Dopo aver pubblicato Lettera alla sposa, e dopo le prime recensioni molto incoraggianti, è arrivata la voglia, e insieme la paura, di riprovarci; dopo vent'anni, riprendere la penna in mano e scrivere una nuova storia. Non mi sentivo all'altezza, nessuna formazione in merito, avevo scritto il primo romanzo per caso, ora volevo capire "come si facesse" a scrivere un romanzo, per davvero. Così ho cominciato a leggere, fare corsi di scrittura creativa, scoprire che serve un plot, e un eroe e un antieroe, e un (due, tre, quattro) conflitti, e immaginarsi i personaggi nei minimi particolari (compresa la loro storia anche se non la si userà mai), e un milione di altre cose.

Ci ho provato, perdendo settimane a predisporre il tutto. Per poi scoprire, al momento dello scrivere, che la storia non ne voleva sapere di seguire il plot (come tenere un cane al guinzaglio che continua a sfilarsi il collare). Continuava a scappare, a prendere strade sue. Una fatica tremenda andare a riacciuffarla tutte le volte, tentare di ri-addomesticarla. Poi mi sono stancata, l'ho lasciata libera e ho finito il secondo romanzo, sentendomi totalmente inadeguata al ruolo. Di scrittore, intendo.

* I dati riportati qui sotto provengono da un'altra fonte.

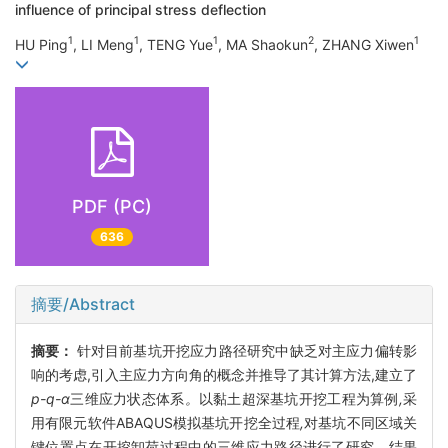
influence of principal stress deflection
1
1
1
2
1
HU Ping
, LI Meng
, TENG Yue
, MA Shaokun
, ZHANG Xiwen
PDF (PC)
636
摘要/Abstract
摘要：
针对目前基坑开挖应力路径研究中缺乏对主应力偏转影
响的考虑,引入主应力方向角的概念并推导了其计算方法,建立了
p-q-α
三维应力状态体系
。
以黏土超深基坑开挖工程为算例
,
采
用有限元软件ABAQUS模拟基坑开挖全过程
,
对基坑不同区域关
键位置点在开挖卸荷过程中的三维应力路径进行了研究
。
结果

Poi, ho letto “On writing” di Stephen King. Finalmente, dopo mesi, un gran sospiro di sollievo.
Per metà autobiografia e per metà manuale (molto sui generis) di scrittura, mi ha liberato dalla sensazione di totale inadeguatezza, ha ridato al mio modo di scrivere – l’unico che riesco a mettere in atto, un po’ di dignità.

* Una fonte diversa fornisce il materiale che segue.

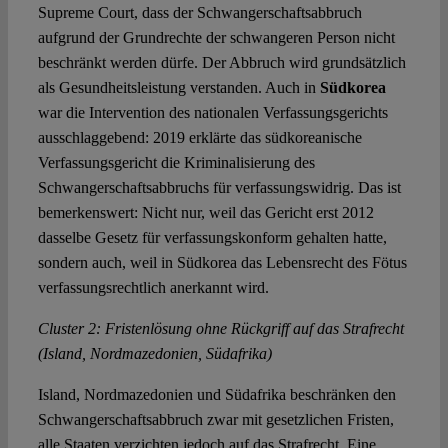
Supreme Court, dass der Schwangerschaftsabbruch
aufgrund der Grundrechte der schwangeren Person nicht
beschränkt werden dürfe. Der Abbruch wird grundsätzlich
als Gesundheitsleistung verstanden. Auch in
Südkorea
war die Intervention des nationalen Verfassungsgerichts
ausschlaggebend: 2019 erklärte das südkoreanische
Verfassungsgericht die Kriminalisierung des
Schwangerschaftsabbruchs für verfassungswidrig. Das ist
bemerkenswert: Nicht nur, weil das Gericht erst 2012
dasselbe Gesetz für verfassungskonform gehalten hatte,
sondern auch, weil in Südkorea das Lebensrecht des Fötus
verfassungsrechtlich anerkannt wird.
Cluster 2: Fristenlösung ohne Rückgriff auf das Strafrecht
(Island, Nordmazedonien, Südafrika)
Island, Nordmazedonien und Südafrika beschränken den
Schwangerschaftsabbruch zwar mit gesetzlichen Fristen,
alle Staaten verzichten jedoch auf das Strafrecht. Eine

Scrive King: “I distrust plot for two reasons: first, because our lives are largely plotless, and second, because I believe plotting and the spontaneity of real creation aren’t compatible. … my basic belief about the making of stories is that they pretty much make themselves. The job of the writer is to give them a place to grow.”
(“Diffido della trama per due motivi: in primo luogo, perché le nostre vite sono in gran parte senza trama, e in secondo luogo, perché credo che la trama e la spontaneità della creazione reale non siano compatibili. ... la mia convinzione di base sulla creazione di storie è che praticamente si fanno da sole. Il compito dello scrittore è quello di dare loro un posto dove crescere”)

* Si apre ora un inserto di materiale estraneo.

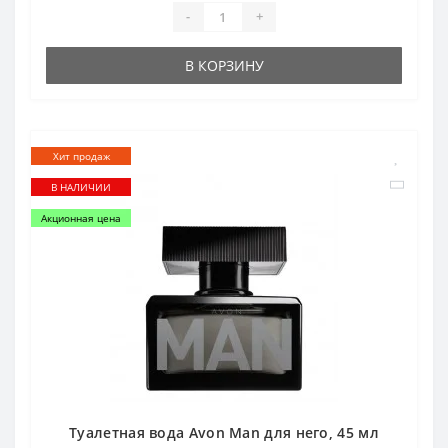
-
+
В КОРЗИНУ
Хит продаж
В НАЛИЧИИ
Акционная цена
Туалетная вода Avon Man для него, 45 мл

Grazie a Stephen King, mi accingo a scrivere il terzo romanzo con più leggerezza.
Non dico che tutto ciò che ho letto e tentato di imparare in questi due anni in termini di scrittura non mi sia servito a nulla: è stato tutto prezioso, e ne ho fatto tesoro. Ma credo che ognuno debba prendere ciò che riesce, ciò che può adattare al proprio processo creativo. Con umiltà, ma anche senza autoflagellazione.

Caro Stephen, ti sono debitrice; prometto solennemente di leggere altri tuoi libri – non essendo troppo amante del genere, non ne ho mai letto uno!

P.S.: un paio d'anni dopo aver letto il libro di King, e aver in qualche modo salvato la mia carriera da scrittrice, ho scoperto che gli anglosassoni hanno un termine per indicare chi scrive senza una trama già ben definita: si chiamano "pantsers", e sono contrapposti ai "planner", quegli scrittori che prevedono sin dall'inizio la trama e i personaggi nei loro dettagli. 
Non c'è un modo giusto e uno sbagliato, dipende dall'inclinazione di ognuno, di come riesce ad attuare il proprio processo creativo.